What is the proper preposition to follow the noun hatred?
Do we have a hatred for Buddhism?
Do we have a hatred of Buddhism?
Do we have a hatred against Buddhism?
These are all just examples. It’s not my actual sentence that I wish to form.
What is the proper preposition to follow the noun hatred?
Do we have a hatred for Buddhism?
Do we have a hatred of Buddhism?
Do we have a hatred against Buddhism?
These are all just examples. It’s not my actual sentence that I wish to form.

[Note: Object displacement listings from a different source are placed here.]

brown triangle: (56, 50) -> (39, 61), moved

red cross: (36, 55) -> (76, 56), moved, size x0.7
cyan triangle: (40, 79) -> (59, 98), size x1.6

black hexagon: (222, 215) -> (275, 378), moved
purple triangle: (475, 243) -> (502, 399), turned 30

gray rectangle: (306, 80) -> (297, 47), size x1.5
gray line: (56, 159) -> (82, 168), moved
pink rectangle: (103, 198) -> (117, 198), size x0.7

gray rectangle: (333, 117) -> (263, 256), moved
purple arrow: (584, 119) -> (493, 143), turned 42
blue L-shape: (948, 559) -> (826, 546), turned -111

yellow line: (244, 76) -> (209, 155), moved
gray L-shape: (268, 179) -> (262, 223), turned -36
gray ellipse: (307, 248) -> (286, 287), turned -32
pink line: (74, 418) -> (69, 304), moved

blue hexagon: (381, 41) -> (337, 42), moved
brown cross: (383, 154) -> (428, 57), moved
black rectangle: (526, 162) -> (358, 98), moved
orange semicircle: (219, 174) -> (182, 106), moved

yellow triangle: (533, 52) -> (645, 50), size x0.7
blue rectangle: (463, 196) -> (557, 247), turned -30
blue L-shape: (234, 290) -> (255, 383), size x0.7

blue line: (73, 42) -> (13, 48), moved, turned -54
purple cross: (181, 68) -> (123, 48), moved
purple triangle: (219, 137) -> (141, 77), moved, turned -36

The actual usage stats from the Corpus of Contemporary American English and the British National Corpus look as follows:
COCA BNC
hatred of 763 181
hatred for 382 57
hatred against 40 6
hatred toward 73 0
hatred towards 31 12
hatred at 11 14
Obviously these figures will include some noise, where the object of the preposition is not actually the object of the hatred (stuff like "hatred of epic proportions", "I traded my hatred for love", and so on), but for recognizing the overall trend they are sufficient: all three of your options are options, but if you want to be on the safe side, you should pick of over against — and when writing for a British audience, you might even wish to pick it over for.
Edit: I have now taken a look at every single cite (yes, all 1570 of them), and here are the cleaned-up figures:
COCA BNC
hatred of 738 173
hatred for 380 58
hatred against 41 6
hatred toward 74 0
hatred towards 31 12
hatred at 3 2
As you can see, the picture does not really change. One reason for that being that quite often a false positive for one preposition was a false negative for another ("hatred of the American people for Iranians", "hatred of millions toward U.S.", "hatred of Arab against Arab"), which is how some of the numbers have actually managed to go up.
Another interesting thing to observe was parallel constructions whose authors went out of their way to use of: "hatred of, and shame for, sin"; "outright hatred of and violence against women"; "I didn't have any great love for or hatred of Shakespeare". (There were no examples of this behavior for prepositions other than of, but then again their sample sizes were considerably smaller.)
If I hated broccoli (I don't), you could say I harbored a hatred for broccoli, or a hatred of broccoli. That is, either "for" or "of" can be used after "hatred." I cannot think of examples where "against" is used in that position.
What is the proper preposition to follow the noun hatred?
There is no "proper" preposition. The preposition should be semantically and contextually appropriate.
The number of occurrences of a particular preposition is thus an irrelevancy.